After my bad news, and Dad’s far worse news, though, these words were a total stretch of the imagination: “Is there a vision that I can call my own?”
“Dad, really? There is nothing, nothing original in what I see coming. I get it that my brothers and I are achieving and accomplishing far different things. But what can possibly matter to anyone in my life that is coming?”
“Sweetheart, do you see what is wrong with a life only defined by words like achieve and accomplish? I won’t pretend every lesson in life is learned in a song’s lyrics, and perhaps all these years you thought your brothers mattered and you didn’t. Never, no, not ever!
“And would you believe this as well: When I was that young guy at Bedrock U. and I wasn’t hanging out with Fred and Barney way back when, my dad—your grandfather—believed what you do? That nothing mattered unless it was an achievement or an accomplishment? And I had no brothers or sisters to lean on. I grew up with a two-word life, and sweetheart, I absolutely hated it!
“Now before I let all of this get the best of me—and since your Mom’s better burgers are way better than mine—do you have time for another song before dinner?”

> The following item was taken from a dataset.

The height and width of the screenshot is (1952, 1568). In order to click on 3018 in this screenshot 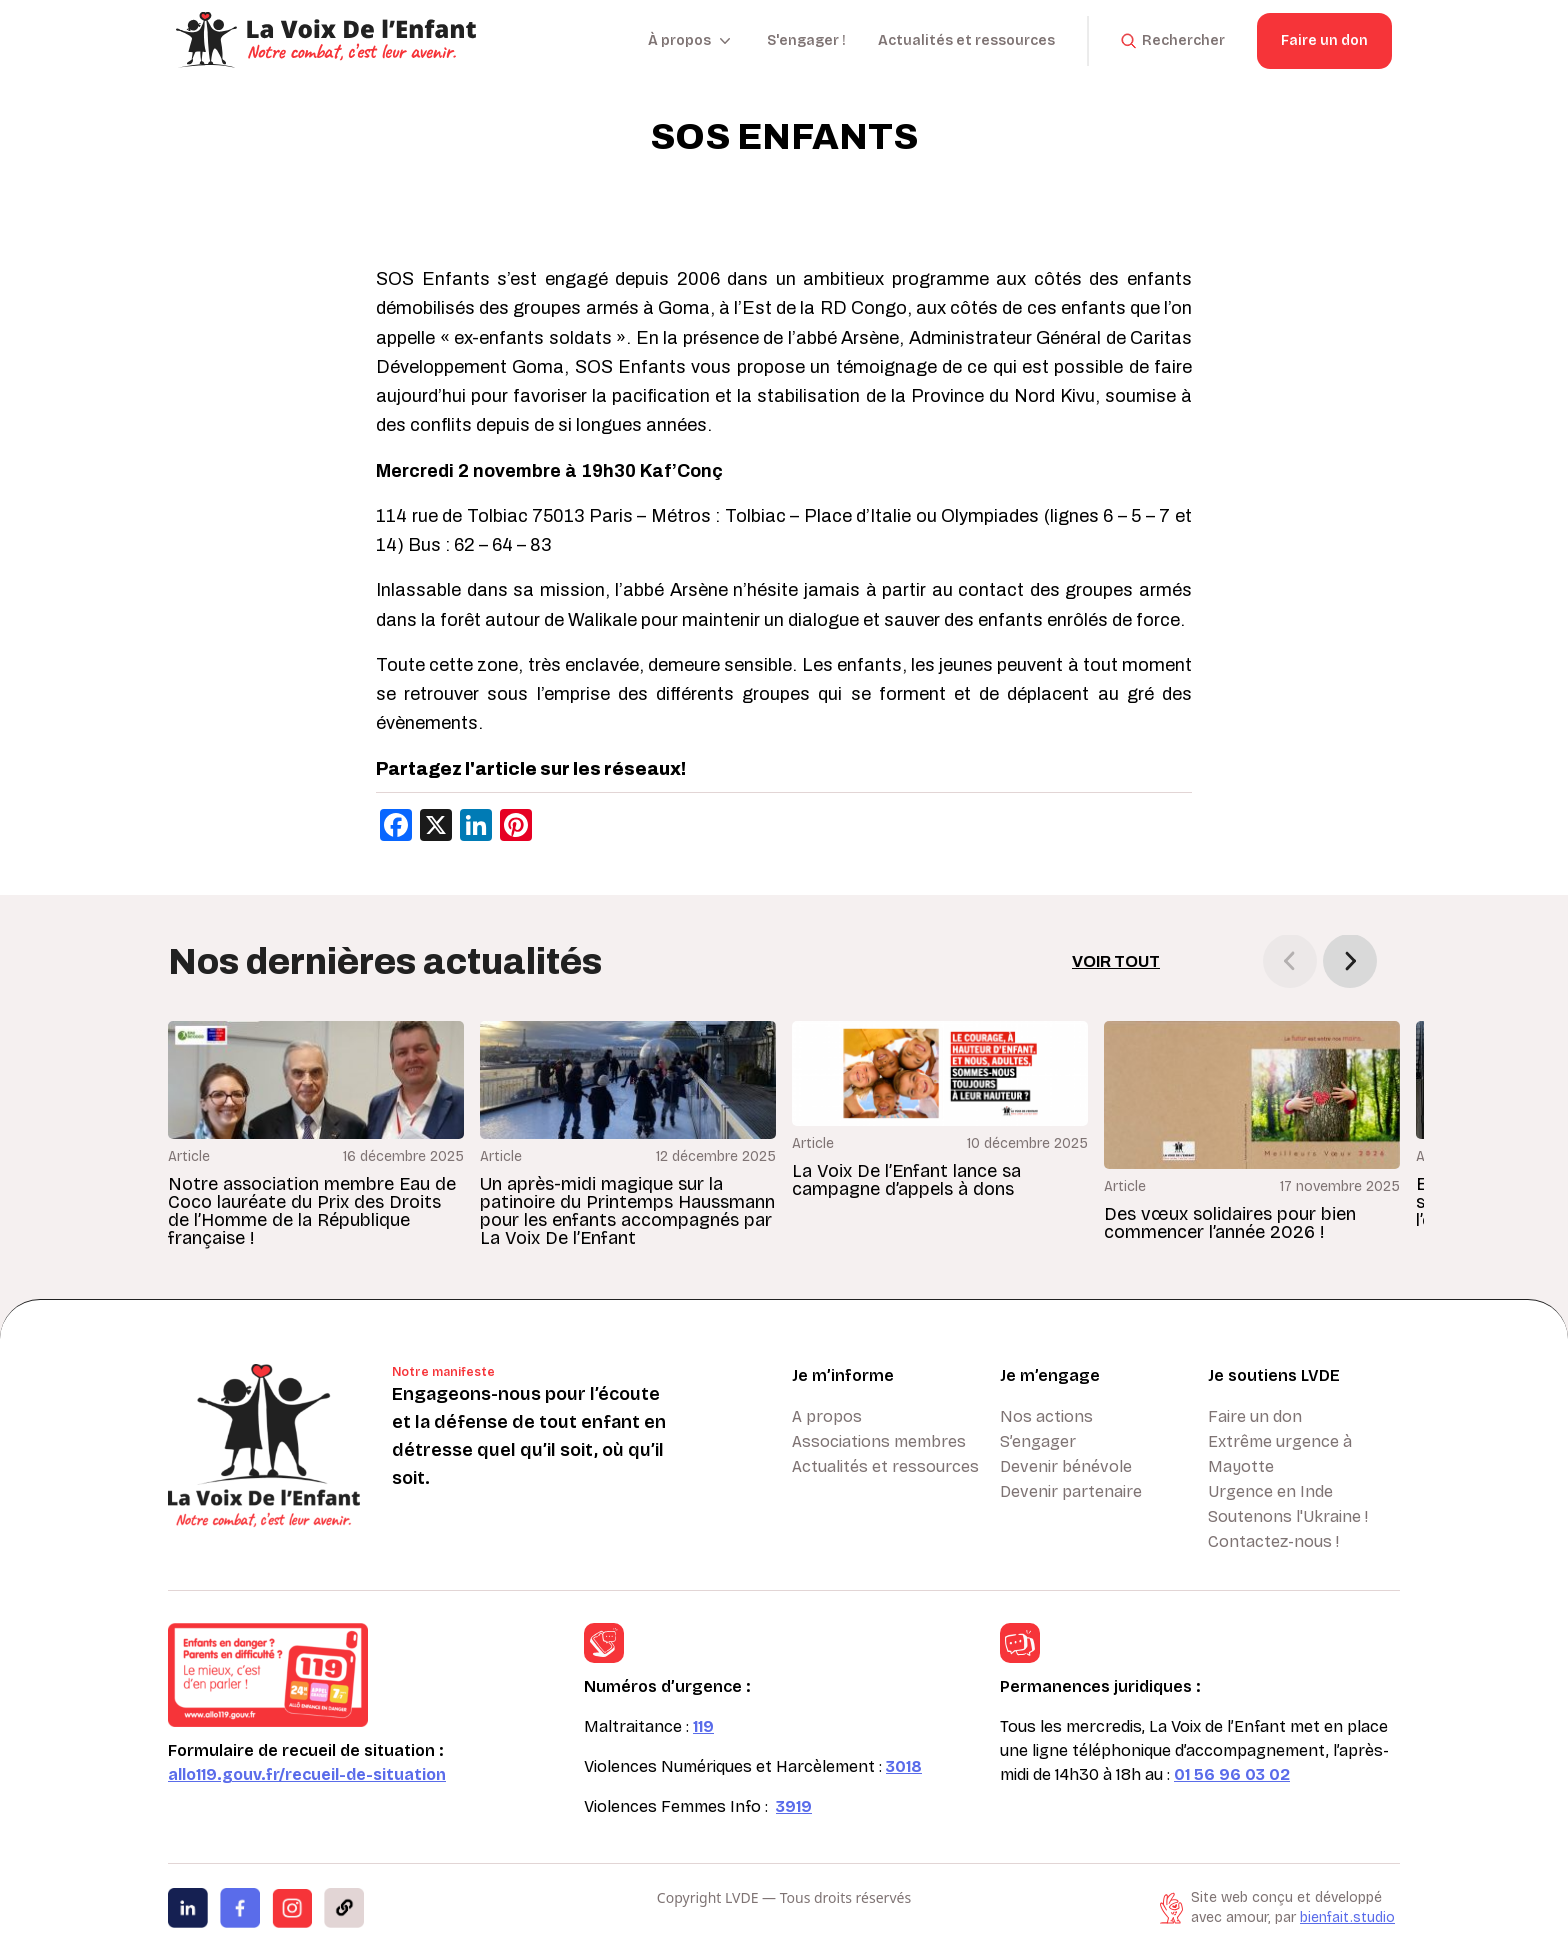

Oh, certainly Dad, if I go hungry until the Flintstones and Rubbles rise from their primeval graves, it’s just another day between a father and daughter, yeah right. What will it be this time, that EDM fave Me and You Do the Yabba Dabba Do!
Not quite.
This time, our list of links took us to The Greatest Man I Never Knew, and three minutes of listening later, I could understand how much a life of only achieve and accomplish, and then deeply hurt by being set up to fail at the end of it all, brought my Daddy to my bedroom door and to his very knees this late spring day.

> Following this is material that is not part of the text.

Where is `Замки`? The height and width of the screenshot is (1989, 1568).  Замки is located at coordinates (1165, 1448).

Mom wasn’t about to let her backyard cuisine get cold, and perhaps she already knew what her husband of over twenty years was now feeling. What was it like to meet her future father-in-law for the first time? Dad was not yet done, though, and he wasn’t going to let an only daughter teaching moment pass by for another eighteen years.
“My sweetheart, do you see the difference between the first song we played and the second? I could do nothing about a childhood like the second song. But I really, truly hope for you and all you kids, that I defined you like the first song.
“That’s not enough, though, not if your father isn’t a good example as well. That first song can be mine, too, and yours if you choose it. You were not created to be anybody’s third choice. We are all first choice, and all here for a reason. Very soon, your two brothers, my two sons, will think they have to settle for third-choice graduate schools, or employers, or cities where they’ll eventually live. But anything in life can be elevated to first-choice potential.
“You know what, your Daddy is hungry, too. But there is a question I’m wondering about from that daughter of mine: Will your life be a song of hurt, or will it be a song of hope? And what about that father of yours, the very same question also applies to me, young lady! So, what will it be?”
I was stumped, I truly was.
With my brothers gone, every day was a dinner buffet around here. Yet as I was looking for a pickle and roaming through the relish not needing to find my place at the picnic table, I did know that a place in his world was never in doubt among so many ashes of the word “No” that I thought were mine forever.